Skinny Pomegranate Pear Muffins with Ginger Oat Streusel
These Muffins are Loaded with Fresh, Seasonal Fruit, and Made with Healthy Whole Grains! Low in Fat and High in Protein, with a Warmly Spiced, Crunchy Sweet Streusel Topping.
Guys, I am so sick.
It's been a tough winter around here. I hate to complain, but something has seriously put a hurtin' on me here. My voice is gone, and I've got a painful cough and a sniffly nose, but what's really got me down is the joint pain. Aaaargh! My wrists, fingers, and back! I just wanna go hide under some blankets.
The bad news is, I have a chatty four year old to look after, so no blankies for mommy. :o( Also, it's a post day. Luckily I had these Skinny Pomegranate Pear Muffins in my back pocket, for just such an occasion. I wrote this a few weeks ago, to contribute to Or So She Says!
So here we are. It's January. Ugh. Tough month. Tough month for a desserts blogger, especially. So many of us have over-indulged in the previous months, and we've resolved to do better in the new year. We are not interested in anything heavy or buttery, we just want something nourishing and soul-satisfying, that will power us through our new, or renewed, fitness routines.
These muffins are all that and more. They're also loaded with fresh, seasonal fruit. And they're so quick and simple to prepare. Also, they are increeeeedibly delicious. I mean, you cannot even believe there is so little refined sugar, and no butter or oil (!) in these bad boys. They are so fluffy and moist, and that spicy ginger oat streusel topping is like the crunchy-sweet icing on the cake! (Ps-there's a leeeetle bit of butter in the streusel.)

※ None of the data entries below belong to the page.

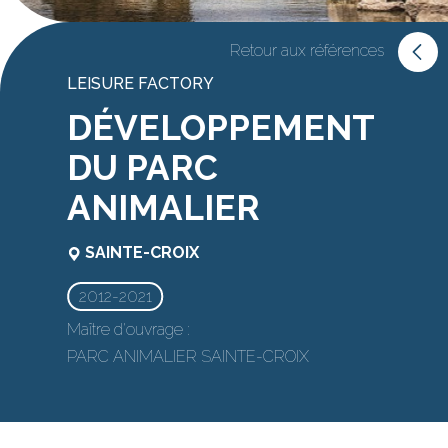
Retour aux références
LEISURE FACTORY
DÉVELOPPEMENT
DU PARC
ANIMALIER
SAINTE-CROIX
2012-2021
Maître d'ouvrage :
PARC ANIMALIER SAINTE-CROIX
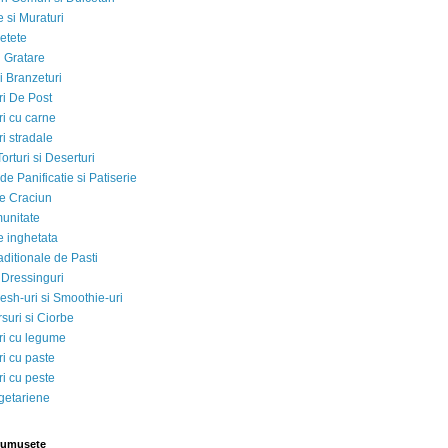
 si Muraturi
etete
si Gratare
i Branzeturi
i De Post
i cu carne
i stradale
Torturi si Deserturi
e Panificatie si Patiserie
e Craciun
munitate
e inghetata
aditionale de Pasti
 Dressinguri
esh-uri si Smoothie-uri
suri si Ciorbe
i cu legume
i cu paste
i cu peste
egetariene
rumusete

If you are familiar with the muffin-making process, then you already know that it's as simple as mixing the wet ingredients into the dry and baking it up in your muffin tin. But this recipe has a couple of healthy twists.
First, a combination of all-purpose and whole wheat flours provide a nutty texture, and enrich these muffins with healthy whole grain and omega-3's.
The butter and oil are replaced with a combination of greek yogurt and pear puree. Maybe you've tried subbing in applesauce for oil before? This is the same basic idea, only the pear puree emphasizes the sweet, seasonal pear flavor. I just used about 1 1/2 packs of strained pears. Yes, I'm talking baby food, friends. It's such a great shortcut ingredient, and so readily available. That being said, applesauce would make a great substitution if you don't feel like making a run to the store ;)
Pomegranate seeds stud these muffins with the most satisfying crunch, and a tart, berry-like flavor. They are loaded with anti-oxidants, and the color is just so gorgeous! Fresh pomegranates are in season during these winter months, and if you don't quite know how to de-seed one, check out this awesome tutorial; it works like a charm. I've also seen little tubs of pomegranate seeds (aka arils) in the produce section of my regular grocery store. That's a really great timesaver!
*Please visit Baking a Moment to read the full post and download the recipe*
I just know you and your family are going to love these pomegranate pear muffins! Doesn't it feel so good to be able to offer your loved ones a healthy, homemade breakfast? And this one is just bursting with seasonal fruit and warm spice.